GEORG HEYM
Die Bienen fallen in den dünnen Röcken…
Die Bienen fallen in den dünnen Röcken
Im Raufreif tot aus den verblaßten Lüften
Die nicht mehr kehren rückwärts zu den Stöcken.
Die Blumen hängen auf den braunen Stielen
An einem Morgen plötzlich leer von Düften,
Die bald im Staub der rauhen Winde sielen.
Die langen Kähne, die das Jahr verschlafen,
Mit schlaffem Wimpel hängend in der Schwäche,
Sind eingebracht im winterlichen Hafen.
Die Menschen aber, die vergessen werden,
Hat Winter weit zerstreut in kahler Fläche
Und bläst sie flüchtig über dunkle Erden.
um 1910
Der Dichter Georg Heym, der 1912 im Alter von 24 Jahren beim Schlittschuhlaufen auf der Havel starb, ist einer der wichtigsten Exponenten der expressionistischen Moderne. Es sind dabei oft Landschaften, die Heym in harten Fügungen und morbiden Metaphern zusammenstellt. Sie malen das vorherrschende Thema Verfall atmosphärisch aus.
Heyms Jahreszeitengedicht vollzieht im Jambus eine Bewegung, die von Spätsommer zu Winter reicht.

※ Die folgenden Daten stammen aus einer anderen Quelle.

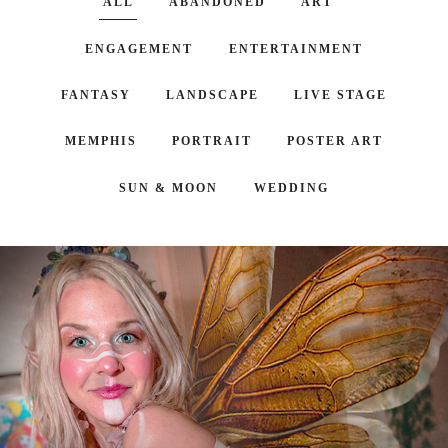
ALL
ABANDONED
ART
ENGAGEMENT
ENTERTAINMENT
FANTASY
LANDSCAPE
LIVE STAGE
MEMPHIS
PORTRAIT
POSTER ART
SUN & MOON
WEDDING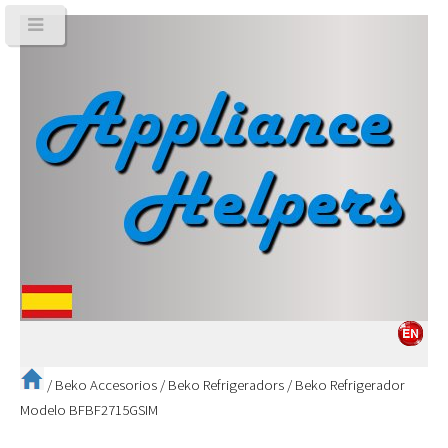
/
Beko Accesorios
/
Beko Refrigeradors
/
Beko Refrigerador
Modelo BFBF2715GSIM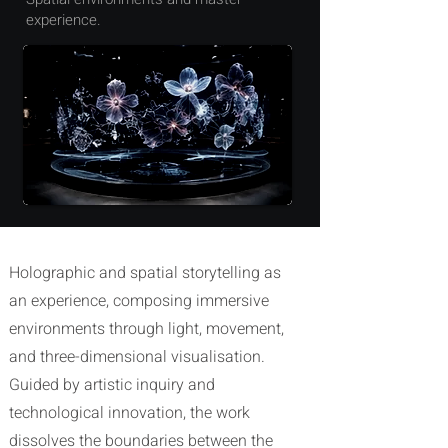
experience.
Holographic and
spatial
storytelling as
an
experience, composing immersive
environments through light, movement,
and three-dimensional visualisation.
Guided by artistic inquiry and
technological innovation, the work
dissolves the boundaries between the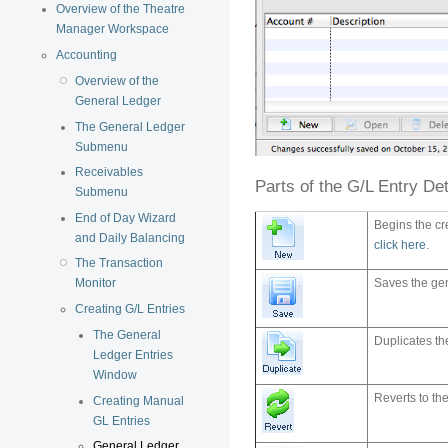
Overview of the Theatre
Manager Workspace
Accounting
Overview of the
General Ledger
The General Ledger
Submenu
Receivables
Parts of the G/L Entry De
Submenu
End of Day Wizard
Begins the cr
and Daily Balancing
click here
.
The Transaction
Monitor
Saves the gen
Creating G/L Entries
The General
Duplicates th
Ledger Entries
Window
Reverts to the
Creating Manual
GL Entries
General Ledger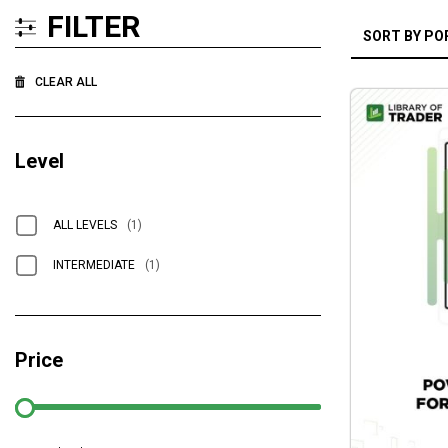
FILTER
CLEAR ALL
Level
ALL LEVELS
(1)
INTERMEDIATE
(1)
Price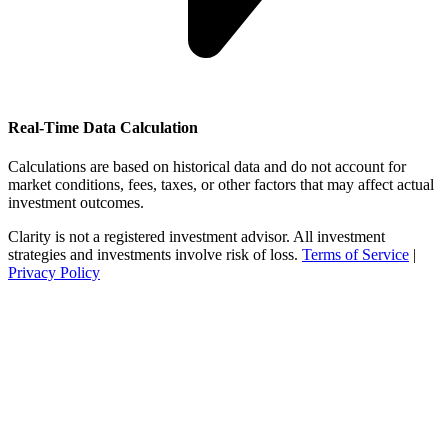
Real-Time Data Calculation
Calculations are based on historical data and do not account for
market conditions, fees, taxes, or other factors that may affect actual
investment outcomes.
Clarity is not a registered investment advisor. All investment
strategies and investments involve risk of loss.
Terms of Service
|
Privacy Policy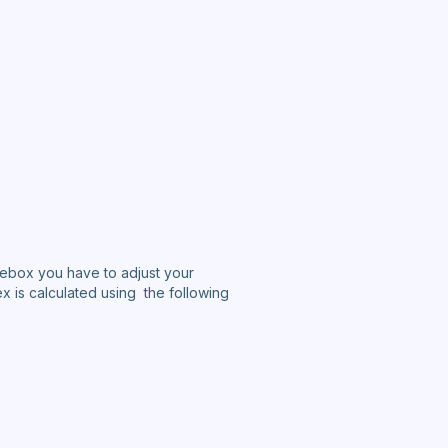
eebox you have to adjust your
x is calculated using the following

Emblematisch wird der Rückzug der Natur zunächst an Bienen und Pflanzenwelt skizziert, um in den letzten beiden Strophen von der Naturbetrachtung in einer Art allegorischer Überhöhung des Verfalls, als Conditio allen Lebens, zu gipfeln. Eine intertextuelle Verwandtschaft besteht vermutlich zu den einige Jahre früher entstandenen Herbstgedichten Rilkes, aus denen Heym einige Stellen direkt anzuverwandeln scheint: „Die Blätter fallen, fallen wie von weit“ (Rilke. „Herbst“).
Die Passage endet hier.